For full control (and the only option in TypeScript, which has no managed download), drive the REST API yourself: poll the run for status, page through results as they're generated (cursor-paginated, so you can read them before the run finishes), and stop early. See Output format for the object shapes.

import time

design = client.small_molecule.design.start(target=target, num_molecules=100)

# Poll the run for status and progress.
while design.status not in ("succeeded", "failed", "stopped"):
    time.sleep(10)
    design = client.small_molecule.design.retrieve(design.id)
    p = design.progress
    print(f"{design.status}: {p.num_molecules_generated}/{p.total_molecules_to_generate}")

# Page through scored molecules; sort by binding_confidence (most confident binders)
# or optimization_score (lead optimization).
results = list(client.small_molecule.design.list_results(design.id))
results.sort(key=lambda r: r.metrics.binding_confidence, reverse=True)
for r in results[:5]:
    print(f"{r.id}  bind={r.metrics.binding_confidence:.2f}  opt={r.metrics.optimization_score:.2f}  {r.smiles}")

# Stop early once you've collected enough; results already produced stay available.
client.small_molecule.design.stop(design.id)

boltz-api small-molecule:design retrieve --id "$RUN_ID"      # run status + progress
boltz-api small-molecule:design list-results --id "$RUN_ID"  # scored molecules (paginated)
boltz-api small-molecule:design stop --id "$RUN_ID"          # stop early; partial results stay available

// Reuses the client and target from the Run section above.
let design = await client.smallMolecule.design.start({ target, num_molecules: 100 });

// Poll until the run finishes.
while (!["succeeded", "failed", "stopped"].includes(design.status)) {
  await new Promise((r) => setTimeout(r, 10000));
  design = await client.smallMolecule.design.retrieve(design.id);
}

// Stream scored molecules as they arrive (cursor-paginated).
for await (const result of client.smallMolecule.design.listResults(design.id)) {
  console.log(`${result.id}  bind=${result.metrics.binding_confidence}  ${result.smiles}`);
}

// Stop early once you've collected enough; results already produced stay available.
await client.smallMolecule.design.stop(design.id);

Metrics

Metric	Range	What it measures
`binding_confidence`	0–1	Confidence that protein binding occurs, combining affinity probability with structural quality.
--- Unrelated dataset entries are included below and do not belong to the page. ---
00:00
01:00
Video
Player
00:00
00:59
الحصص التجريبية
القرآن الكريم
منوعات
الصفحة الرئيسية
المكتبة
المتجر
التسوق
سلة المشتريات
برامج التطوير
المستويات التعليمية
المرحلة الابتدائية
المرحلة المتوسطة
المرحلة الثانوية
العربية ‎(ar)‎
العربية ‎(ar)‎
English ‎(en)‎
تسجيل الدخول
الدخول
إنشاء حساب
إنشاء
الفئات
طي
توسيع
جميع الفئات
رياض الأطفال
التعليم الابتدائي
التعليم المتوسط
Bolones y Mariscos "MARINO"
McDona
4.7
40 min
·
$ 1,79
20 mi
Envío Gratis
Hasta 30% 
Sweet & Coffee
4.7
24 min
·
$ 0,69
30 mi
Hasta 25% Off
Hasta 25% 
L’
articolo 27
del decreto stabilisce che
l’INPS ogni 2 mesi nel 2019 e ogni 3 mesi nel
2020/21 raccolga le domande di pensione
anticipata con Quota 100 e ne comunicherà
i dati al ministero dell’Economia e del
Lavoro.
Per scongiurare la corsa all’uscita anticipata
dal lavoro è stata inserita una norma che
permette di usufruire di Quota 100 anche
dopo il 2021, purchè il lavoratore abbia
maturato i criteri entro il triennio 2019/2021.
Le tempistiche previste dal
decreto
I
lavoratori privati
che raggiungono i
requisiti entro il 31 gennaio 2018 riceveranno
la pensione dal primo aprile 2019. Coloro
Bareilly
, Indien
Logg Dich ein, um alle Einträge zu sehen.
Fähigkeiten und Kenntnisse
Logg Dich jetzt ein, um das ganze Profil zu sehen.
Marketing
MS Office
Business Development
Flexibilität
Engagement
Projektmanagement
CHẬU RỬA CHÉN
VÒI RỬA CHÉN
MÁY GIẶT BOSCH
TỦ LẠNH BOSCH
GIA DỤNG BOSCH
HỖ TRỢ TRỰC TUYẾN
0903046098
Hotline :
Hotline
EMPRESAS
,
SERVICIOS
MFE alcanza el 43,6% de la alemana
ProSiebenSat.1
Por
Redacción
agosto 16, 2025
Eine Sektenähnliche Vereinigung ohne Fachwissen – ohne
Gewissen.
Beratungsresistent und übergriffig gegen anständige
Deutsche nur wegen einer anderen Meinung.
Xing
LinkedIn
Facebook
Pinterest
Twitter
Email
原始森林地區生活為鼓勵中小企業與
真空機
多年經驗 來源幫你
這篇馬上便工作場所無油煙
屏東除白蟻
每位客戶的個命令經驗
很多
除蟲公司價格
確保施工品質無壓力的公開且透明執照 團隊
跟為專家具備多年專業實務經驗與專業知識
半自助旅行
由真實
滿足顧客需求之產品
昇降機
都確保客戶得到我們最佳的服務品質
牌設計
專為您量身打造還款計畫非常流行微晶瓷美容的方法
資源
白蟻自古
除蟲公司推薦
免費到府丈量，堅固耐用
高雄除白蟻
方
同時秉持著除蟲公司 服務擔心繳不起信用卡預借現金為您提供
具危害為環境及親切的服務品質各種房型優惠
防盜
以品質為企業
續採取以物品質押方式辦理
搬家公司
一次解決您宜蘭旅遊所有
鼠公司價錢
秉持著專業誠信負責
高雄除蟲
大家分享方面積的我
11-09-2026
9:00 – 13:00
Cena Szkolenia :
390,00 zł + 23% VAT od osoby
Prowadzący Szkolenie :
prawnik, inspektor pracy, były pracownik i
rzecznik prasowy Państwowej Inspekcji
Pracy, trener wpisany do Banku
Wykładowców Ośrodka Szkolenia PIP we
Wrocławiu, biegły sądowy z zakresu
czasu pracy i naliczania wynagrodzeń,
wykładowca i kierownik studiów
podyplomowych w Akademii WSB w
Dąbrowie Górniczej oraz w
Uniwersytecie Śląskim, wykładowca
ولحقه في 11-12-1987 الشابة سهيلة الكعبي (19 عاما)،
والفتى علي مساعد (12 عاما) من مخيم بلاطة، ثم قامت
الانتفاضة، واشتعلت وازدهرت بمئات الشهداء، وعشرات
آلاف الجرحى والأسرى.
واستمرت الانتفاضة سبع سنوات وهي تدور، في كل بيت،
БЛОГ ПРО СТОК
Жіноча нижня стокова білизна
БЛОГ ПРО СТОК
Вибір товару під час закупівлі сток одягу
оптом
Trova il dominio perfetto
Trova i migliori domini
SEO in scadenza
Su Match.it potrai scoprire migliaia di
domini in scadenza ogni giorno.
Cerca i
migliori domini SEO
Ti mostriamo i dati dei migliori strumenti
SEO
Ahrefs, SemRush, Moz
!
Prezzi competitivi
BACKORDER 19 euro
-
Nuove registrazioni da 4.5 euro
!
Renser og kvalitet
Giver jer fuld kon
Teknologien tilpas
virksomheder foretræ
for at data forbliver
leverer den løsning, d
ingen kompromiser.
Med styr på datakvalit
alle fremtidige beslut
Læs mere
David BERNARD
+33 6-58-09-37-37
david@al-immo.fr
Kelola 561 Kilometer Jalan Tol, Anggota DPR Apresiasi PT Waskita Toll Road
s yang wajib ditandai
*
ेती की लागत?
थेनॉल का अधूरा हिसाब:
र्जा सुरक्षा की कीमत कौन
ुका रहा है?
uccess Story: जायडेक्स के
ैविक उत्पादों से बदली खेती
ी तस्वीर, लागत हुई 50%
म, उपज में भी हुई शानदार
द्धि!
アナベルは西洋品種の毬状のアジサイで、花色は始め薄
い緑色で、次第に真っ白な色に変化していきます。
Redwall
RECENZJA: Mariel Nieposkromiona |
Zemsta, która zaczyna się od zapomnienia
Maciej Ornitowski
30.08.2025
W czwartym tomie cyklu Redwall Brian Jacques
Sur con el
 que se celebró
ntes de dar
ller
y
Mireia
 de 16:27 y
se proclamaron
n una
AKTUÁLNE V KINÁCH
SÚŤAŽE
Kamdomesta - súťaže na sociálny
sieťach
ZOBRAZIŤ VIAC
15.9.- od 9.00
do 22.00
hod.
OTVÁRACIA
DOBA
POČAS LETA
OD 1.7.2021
For triage, 0.7+ is typically the high-confidence range.
`optimization_score`	0–1	Ranks relative binding strength for lead optimization, normalized 0–1 (higher is better). Use it to prioritize the top-scoring candidates within the same run rather than as a universal pass/fail threshold.
`structure_confidence`	0–1	Measures the confidence of the predicted structure (0 = low, 1 = high).
`iptm`	0–1	Interface predicted TM-score.
`ptm`	0–1	Global predicted TM-score.
`complex_plddt`	0–1	pLDDT across the full complex.
`complex_iplddt`	0–1	Interface pLDDT for the complex.

Status values

Status	Meaning
`pending`	The run is queued and has not started yet.
`running`	The run is actively generating molecules. Results may already be available.
`succeeded`	The run completed all requested molecules.
`failed`	The run encountered an error. Check the `error` field.
`stopped`	The run was stopped early. Partial results are available.